Il territorio dove sorge la Casa di Reclusione Rebibbia è ben ricco di luoghi di interesse naturalistico e storico archeologico. Confinano con l’Istituto sia il Parco Regionale Urbano di Aguzzano che la Riserva Naturale della Valle dell'Aniene. All'interno di questi due parchi, oltre alle numerose specie di flora e fauna, i resti di un notevole numero di ville rustiche e residenziali costruite in epoca romana lungo le sponde dell'Aniene come Villa di Via Tilli, Villa di Ripa Mammea et altre, ponti romani come Ponte Mammolo e Ponte Nomentano, torri medievali tra cui la Torre di Rebibbia, casali rinascimentali come Casal de' Pazzi e Casale della Cervelletta come pure giacimenti pleistocenici con abbondanti resti faunistici e antropici tanto che quello di Rebibbia Casal de' Pazzi è stato musealizzato. La forte corrispondenza fra botanica e archeologia nel territorio come indicatore di attività umane è offerta proprio dal fiume Aniene, che sin dalla preistoria ha costituito un ambiente favorevole agli insediamenti per l'approvvigionamento idrico ed alimentare oltre che come via di comunicazione e di trasporto. In contesti archeologici protostorici e storici nel territorio di Roma si rinvengono sempre più spesso strutture conservative che documentano la presenza di micro e macroresti vegetali, testimonianza della vegetazione del passato fortemente presente nell’area urbana e suburbana ma soprattutto prezioso archivio di dati archeobotanici utili per :
1.interpretare l’origine e diffusione dell’agricoltura, la selezione delle piante selvatiche e coltivate e l’evoluzione delle abitudini alimentari a Roma.
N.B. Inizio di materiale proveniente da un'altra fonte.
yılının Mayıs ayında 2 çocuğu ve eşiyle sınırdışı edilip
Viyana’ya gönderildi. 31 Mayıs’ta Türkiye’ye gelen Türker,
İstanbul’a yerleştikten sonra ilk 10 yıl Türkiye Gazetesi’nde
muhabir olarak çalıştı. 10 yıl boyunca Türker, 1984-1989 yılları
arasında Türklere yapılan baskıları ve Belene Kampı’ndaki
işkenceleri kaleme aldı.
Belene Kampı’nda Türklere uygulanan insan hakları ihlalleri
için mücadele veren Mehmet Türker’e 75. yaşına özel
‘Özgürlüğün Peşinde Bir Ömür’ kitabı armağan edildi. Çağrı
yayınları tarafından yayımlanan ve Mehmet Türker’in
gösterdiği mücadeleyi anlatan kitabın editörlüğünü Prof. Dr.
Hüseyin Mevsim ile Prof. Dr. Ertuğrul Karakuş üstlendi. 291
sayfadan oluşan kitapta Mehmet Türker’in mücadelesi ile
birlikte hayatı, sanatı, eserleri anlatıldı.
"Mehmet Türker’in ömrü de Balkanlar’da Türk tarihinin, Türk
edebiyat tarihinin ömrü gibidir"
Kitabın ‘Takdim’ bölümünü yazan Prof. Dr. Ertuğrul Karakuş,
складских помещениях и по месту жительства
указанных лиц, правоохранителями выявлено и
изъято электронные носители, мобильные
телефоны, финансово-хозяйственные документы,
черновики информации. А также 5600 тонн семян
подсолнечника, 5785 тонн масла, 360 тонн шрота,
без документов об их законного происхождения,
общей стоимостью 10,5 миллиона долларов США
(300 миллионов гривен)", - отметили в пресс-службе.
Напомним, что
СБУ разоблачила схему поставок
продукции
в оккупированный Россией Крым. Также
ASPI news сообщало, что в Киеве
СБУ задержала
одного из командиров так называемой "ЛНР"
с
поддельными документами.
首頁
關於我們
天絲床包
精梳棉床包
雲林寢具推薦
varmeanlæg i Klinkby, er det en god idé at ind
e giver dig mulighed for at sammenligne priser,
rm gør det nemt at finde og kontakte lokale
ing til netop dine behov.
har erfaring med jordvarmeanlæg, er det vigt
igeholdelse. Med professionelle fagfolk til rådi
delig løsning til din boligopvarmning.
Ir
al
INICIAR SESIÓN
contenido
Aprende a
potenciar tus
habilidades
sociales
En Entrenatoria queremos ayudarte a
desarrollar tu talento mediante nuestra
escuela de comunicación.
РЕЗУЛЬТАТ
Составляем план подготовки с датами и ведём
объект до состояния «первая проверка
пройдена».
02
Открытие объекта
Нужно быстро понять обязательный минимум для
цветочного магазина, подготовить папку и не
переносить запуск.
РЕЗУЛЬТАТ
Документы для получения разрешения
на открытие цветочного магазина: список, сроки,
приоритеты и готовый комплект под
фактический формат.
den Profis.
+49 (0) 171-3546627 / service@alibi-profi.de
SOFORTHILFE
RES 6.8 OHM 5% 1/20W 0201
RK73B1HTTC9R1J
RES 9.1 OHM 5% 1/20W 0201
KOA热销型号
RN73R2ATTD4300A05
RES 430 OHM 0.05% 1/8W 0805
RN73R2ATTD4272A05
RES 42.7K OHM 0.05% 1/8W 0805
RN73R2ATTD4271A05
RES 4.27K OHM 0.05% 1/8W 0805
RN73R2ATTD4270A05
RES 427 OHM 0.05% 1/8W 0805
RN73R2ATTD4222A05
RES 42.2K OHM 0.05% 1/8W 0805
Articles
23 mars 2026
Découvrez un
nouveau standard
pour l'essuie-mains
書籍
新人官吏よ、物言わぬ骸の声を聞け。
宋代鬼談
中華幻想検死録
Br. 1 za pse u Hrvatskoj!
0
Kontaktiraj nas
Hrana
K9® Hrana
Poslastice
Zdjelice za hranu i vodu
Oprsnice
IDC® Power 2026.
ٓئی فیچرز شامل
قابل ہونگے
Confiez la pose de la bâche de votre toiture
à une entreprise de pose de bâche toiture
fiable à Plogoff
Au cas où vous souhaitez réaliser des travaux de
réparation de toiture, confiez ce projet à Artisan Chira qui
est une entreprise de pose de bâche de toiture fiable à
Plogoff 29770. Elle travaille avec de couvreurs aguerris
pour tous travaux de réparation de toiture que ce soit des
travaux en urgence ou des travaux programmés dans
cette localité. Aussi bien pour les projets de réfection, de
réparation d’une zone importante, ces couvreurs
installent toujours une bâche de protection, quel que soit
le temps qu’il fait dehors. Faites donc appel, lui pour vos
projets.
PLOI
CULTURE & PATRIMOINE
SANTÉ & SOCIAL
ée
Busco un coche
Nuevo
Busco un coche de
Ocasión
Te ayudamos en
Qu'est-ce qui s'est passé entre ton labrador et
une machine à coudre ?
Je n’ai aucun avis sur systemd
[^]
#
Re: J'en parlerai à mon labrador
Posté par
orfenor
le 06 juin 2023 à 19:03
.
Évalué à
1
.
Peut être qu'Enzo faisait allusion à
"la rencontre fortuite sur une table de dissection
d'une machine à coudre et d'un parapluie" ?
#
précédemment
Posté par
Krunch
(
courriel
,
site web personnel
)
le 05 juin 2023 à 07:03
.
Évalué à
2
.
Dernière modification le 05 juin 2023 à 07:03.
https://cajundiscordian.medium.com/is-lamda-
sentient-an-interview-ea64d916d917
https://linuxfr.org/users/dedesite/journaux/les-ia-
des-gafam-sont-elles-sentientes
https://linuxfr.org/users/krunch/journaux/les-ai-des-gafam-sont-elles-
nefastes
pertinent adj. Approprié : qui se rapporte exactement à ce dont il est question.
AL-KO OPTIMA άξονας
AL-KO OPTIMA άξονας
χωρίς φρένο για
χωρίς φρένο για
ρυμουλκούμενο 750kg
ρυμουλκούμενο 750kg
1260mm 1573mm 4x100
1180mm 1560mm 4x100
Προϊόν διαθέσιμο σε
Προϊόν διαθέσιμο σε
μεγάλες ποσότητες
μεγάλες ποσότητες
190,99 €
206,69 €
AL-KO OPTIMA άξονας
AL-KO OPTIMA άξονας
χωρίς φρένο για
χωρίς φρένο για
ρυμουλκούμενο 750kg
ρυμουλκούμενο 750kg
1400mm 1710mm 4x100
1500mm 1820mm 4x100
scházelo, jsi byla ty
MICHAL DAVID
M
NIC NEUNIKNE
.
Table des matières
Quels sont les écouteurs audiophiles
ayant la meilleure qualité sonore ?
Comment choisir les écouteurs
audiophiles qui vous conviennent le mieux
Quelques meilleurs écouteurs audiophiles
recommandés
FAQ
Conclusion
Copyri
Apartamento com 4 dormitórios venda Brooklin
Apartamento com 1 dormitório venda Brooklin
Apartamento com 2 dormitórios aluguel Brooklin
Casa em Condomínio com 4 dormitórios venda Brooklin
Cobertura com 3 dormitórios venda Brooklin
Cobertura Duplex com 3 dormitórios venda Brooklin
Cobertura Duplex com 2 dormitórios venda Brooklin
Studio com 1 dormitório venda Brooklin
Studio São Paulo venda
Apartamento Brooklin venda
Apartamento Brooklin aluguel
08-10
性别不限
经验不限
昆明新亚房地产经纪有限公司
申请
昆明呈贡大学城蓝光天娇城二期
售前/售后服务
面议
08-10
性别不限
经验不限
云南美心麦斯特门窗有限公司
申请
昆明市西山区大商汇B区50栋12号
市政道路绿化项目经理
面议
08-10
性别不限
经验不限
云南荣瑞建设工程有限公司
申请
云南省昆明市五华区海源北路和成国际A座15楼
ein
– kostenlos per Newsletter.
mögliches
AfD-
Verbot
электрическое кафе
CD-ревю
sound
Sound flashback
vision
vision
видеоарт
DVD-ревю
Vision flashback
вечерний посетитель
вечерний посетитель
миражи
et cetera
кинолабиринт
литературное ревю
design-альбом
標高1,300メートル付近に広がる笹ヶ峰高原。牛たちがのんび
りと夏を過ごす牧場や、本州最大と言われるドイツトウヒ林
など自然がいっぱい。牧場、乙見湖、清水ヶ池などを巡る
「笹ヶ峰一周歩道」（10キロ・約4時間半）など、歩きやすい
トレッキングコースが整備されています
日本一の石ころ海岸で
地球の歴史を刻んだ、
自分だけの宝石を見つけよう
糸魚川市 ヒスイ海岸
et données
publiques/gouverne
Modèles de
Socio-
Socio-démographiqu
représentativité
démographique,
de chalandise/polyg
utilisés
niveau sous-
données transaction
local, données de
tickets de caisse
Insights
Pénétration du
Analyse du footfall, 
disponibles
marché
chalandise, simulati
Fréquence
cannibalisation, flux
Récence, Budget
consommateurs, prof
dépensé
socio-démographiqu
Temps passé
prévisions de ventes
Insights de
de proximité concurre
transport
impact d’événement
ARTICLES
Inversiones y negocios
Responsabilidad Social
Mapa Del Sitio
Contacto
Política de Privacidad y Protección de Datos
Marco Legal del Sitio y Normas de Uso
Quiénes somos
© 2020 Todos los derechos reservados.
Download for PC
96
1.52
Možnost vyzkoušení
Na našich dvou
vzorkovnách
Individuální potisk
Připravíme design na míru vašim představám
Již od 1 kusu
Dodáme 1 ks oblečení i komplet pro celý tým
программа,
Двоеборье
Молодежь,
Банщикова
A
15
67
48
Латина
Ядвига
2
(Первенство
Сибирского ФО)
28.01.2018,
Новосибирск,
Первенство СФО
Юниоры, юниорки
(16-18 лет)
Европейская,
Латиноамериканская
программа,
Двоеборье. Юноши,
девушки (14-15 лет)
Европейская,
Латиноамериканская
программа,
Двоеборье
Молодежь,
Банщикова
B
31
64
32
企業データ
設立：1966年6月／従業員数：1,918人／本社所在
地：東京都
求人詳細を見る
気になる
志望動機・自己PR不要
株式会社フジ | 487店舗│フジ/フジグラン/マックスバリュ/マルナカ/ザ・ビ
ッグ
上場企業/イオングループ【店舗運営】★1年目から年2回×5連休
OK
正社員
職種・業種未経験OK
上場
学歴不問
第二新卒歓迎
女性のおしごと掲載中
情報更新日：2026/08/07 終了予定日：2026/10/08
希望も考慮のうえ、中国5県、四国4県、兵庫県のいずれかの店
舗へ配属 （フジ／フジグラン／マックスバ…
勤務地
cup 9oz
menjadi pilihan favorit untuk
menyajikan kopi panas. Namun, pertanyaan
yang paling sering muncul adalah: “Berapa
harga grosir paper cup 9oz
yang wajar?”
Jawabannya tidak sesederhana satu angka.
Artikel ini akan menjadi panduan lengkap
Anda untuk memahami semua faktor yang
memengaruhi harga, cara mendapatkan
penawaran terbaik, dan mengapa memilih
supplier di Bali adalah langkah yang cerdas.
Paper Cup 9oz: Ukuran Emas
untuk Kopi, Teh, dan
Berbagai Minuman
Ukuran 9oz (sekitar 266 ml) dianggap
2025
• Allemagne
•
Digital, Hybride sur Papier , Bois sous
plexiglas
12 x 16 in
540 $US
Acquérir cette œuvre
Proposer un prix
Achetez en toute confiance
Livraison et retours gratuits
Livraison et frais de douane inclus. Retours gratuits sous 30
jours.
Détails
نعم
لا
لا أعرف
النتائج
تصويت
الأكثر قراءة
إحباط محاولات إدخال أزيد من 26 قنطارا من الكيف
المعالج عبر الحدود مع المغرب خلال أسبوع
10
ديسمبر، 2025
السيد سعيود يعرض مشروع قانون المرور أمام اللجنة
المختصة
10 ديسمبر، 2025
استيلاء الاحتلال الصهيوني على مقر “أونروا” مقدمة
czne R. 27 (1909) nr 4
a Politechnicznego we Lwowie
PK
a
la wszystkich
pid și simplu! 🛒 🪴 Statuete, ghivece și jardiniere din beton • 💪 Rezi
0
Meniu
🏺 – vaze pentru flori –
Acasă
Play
2.per delineare aspetti tecnologici dell’utilizzazione del legno in strutture abitative, manufatti e attività domestiche ed artigianali.
3.per individuare specie vegetali utilizzate a scopo ornamentale in giardini, ville, templi, contesti funerari ed in connessione con attività cultuali.
Le ricerche archeobotaniche sono da sempre eseguite in regime di collaborazione con varie Soprintendenze e risultano di estremo interesse nel campo della ricostruzione e della modificazione del paesaggio urbano e suburbano di Roma.
Un passaggio dei saperi archeologici e botanici da operatori - un’archeologa ed un botanico - a gruppo partecipante per una cultura alla collaborazione verso uno sviluppo all’affezione al patrimonio artistico di tipo motivazionale, relazionale e d’identità con il territorio natale od ospite. Uno stimolo al senso di appartenenza alla società civile esterna al carcere con la quale si tornerà a fine pena a condivide l’immensa proprietà collettiva museale tanto inalienabile quanto da custodire.